Not all fitness takes place inside, which is a boon to those who crave the great outdoors. Out on the lawn by the bay, it is common to see the ghostly silhouettes of yoga practitioners striking poses against the sun as it rises over Tampa Bay. Morning walks are part of the fitness center's regular offerings, and bicycles are available for those who would like to pedal along the bay to Phillipe Park, a 50-acre park about a mile north of the resort. The town of Safety Harbor also has a charming downtown -- good for walking and bike-riding -- that sits practically at the resort's doorstep.
Guests can arrange golf tee times through the resort at three area country clubs -- the Eagles, Wentworth and Westchase. Golf instruction is offered daily with a resort pro.

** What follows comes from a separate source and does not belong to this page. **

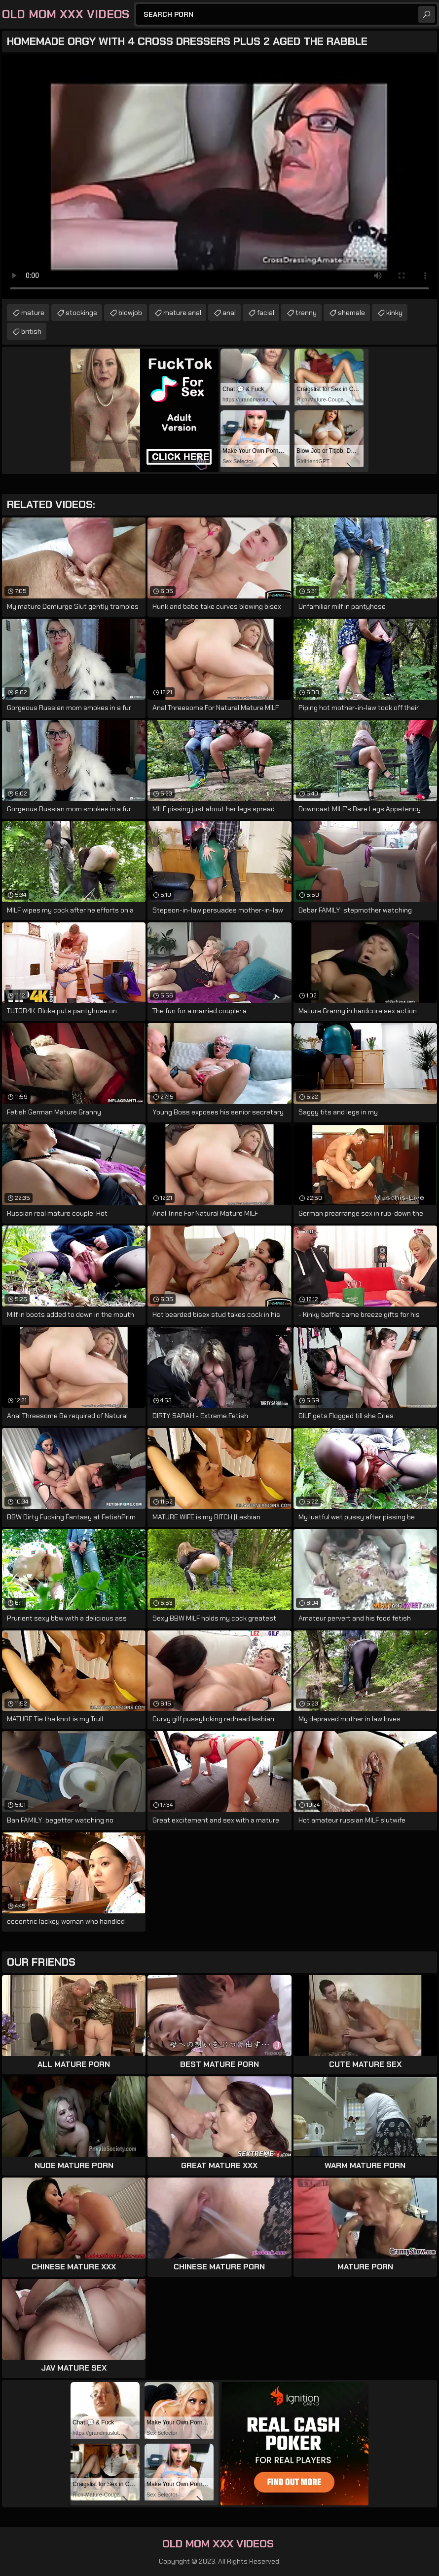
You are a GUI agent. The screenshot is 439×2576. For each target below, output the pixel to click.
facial (265, 312)
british (31, 331)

When it's time to eat, The Café pleases palates with a generous, creative menu. Lunch, for instance, features such choices as smoked salmon Caesar salad ($10) and pan-seared jumbo lump crab cakes with mango scotch bonnet, aioli and jicama ($9). Dinner entrees include pan-seared sea bass with sweet butter, braised asparagus, roast red pepper compote and a warm coriander vinaigrette ($20), as well as basil marinated chicken breast with toasted almond rice, cinnamon-scented baby squash and a light chicken broth flavored with peach puree ($15). If this doesn't sound like the kind of fare you want because you've been whittling the pounds away in the fitness center, spa package participants can opt for a pre-selected "spa cuisine" plan that features leaner offerings.
A top choice
As a resort spa, Safety Harbor is highly regarded. In the Reader's Choice Awards in Spa Finder magazine's September/October 2002 issue, Safety Harbor was rated among the top 10 resorts nationwide in the areas of best massage, fitness program, tennis program and "best value for your money." It also was named one of the best resort spas for 1999 by National Geographic Traveler magazine.

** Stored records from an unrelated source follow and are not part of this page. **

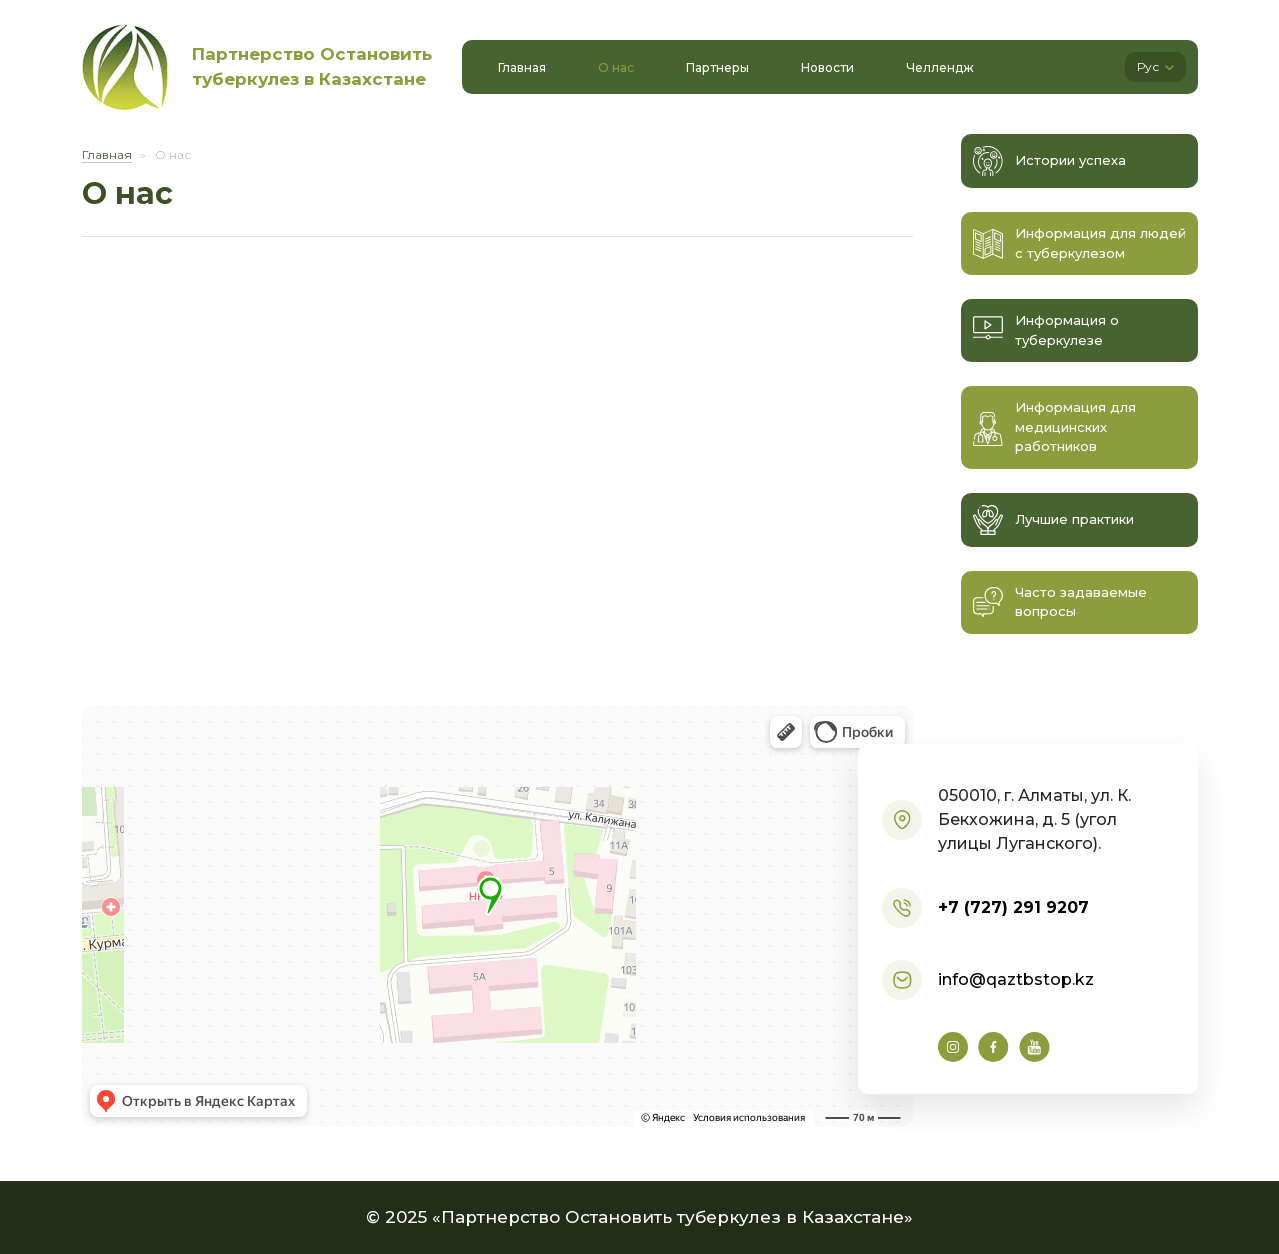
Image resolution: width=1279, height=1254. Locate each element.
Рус (1155, 66)
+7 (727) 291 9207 (1013, 907)
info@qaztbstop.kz (1016, 979)
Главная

Unfortunately, time doesn't allow me to sign up for one of those award-winning massages. A 25-minute facial will serve as my introduction to the spa's services, which include reflexology, nail and hair care and treatments such as thalassotherapy, which involves "decongestant" essential oils, a marine mud wrap and special massage movements; and the fango mask, in which Italian mud is smeared on the body to deep-cleanse, nourish and smooth. Massage techniques include shiatsu, during which pressure is applied to stress points; shirodhara, in which warm oil is poured on the forehead; Reiki, which involves channeling energy through the attendant's hands; and Swedish, the classic form of massage. After a massage, you even can have hot basalt rocks applied to your muscles to achieve higher levels of relaxation.
All this sounds exotic compared with my facial, which the resort's booklet describes as a "refresher facial, combining cleansing, exfoliation and hydration appropriate to skin type."
The attendant, a woman in her mid-30s, has me lie face up on a table. When I'm situated, she scoops my bangs out of the way, securing them under a wide hair band. She then dims the lights and gets down to business, first removing my makeup, then cleansing my face and using an exfoliation cream and a chilly toner. She applies a moisturizing mask and leaves me to relax for several minutes. Before she departs, she compliments me on my skin's tone and asks if I have a "program." I tell her I do, hoping she won't give me the hard sell about "essential" salon products I need. She doesn't.
Friends who have gotten facials have told me I should expect a massage of my neck and shoulders during the treatment. The swirling massage the attendant performs on my face is wonderful, but I'm disappointed when she stops there.
Still, my 25 minutes having passed much too quickly, I emerge from the small treatment room relaxed and rejuvenated. I wobble lazily back down the long hall with its undulating floor. When I reach the waiting room, I select a bag of green tea and sit, content to do nothing but dip the bag hypnotically in and out of steaming water I hold in a foam cup.
Safety Harbor, it seems, has quickly worked its magic on me.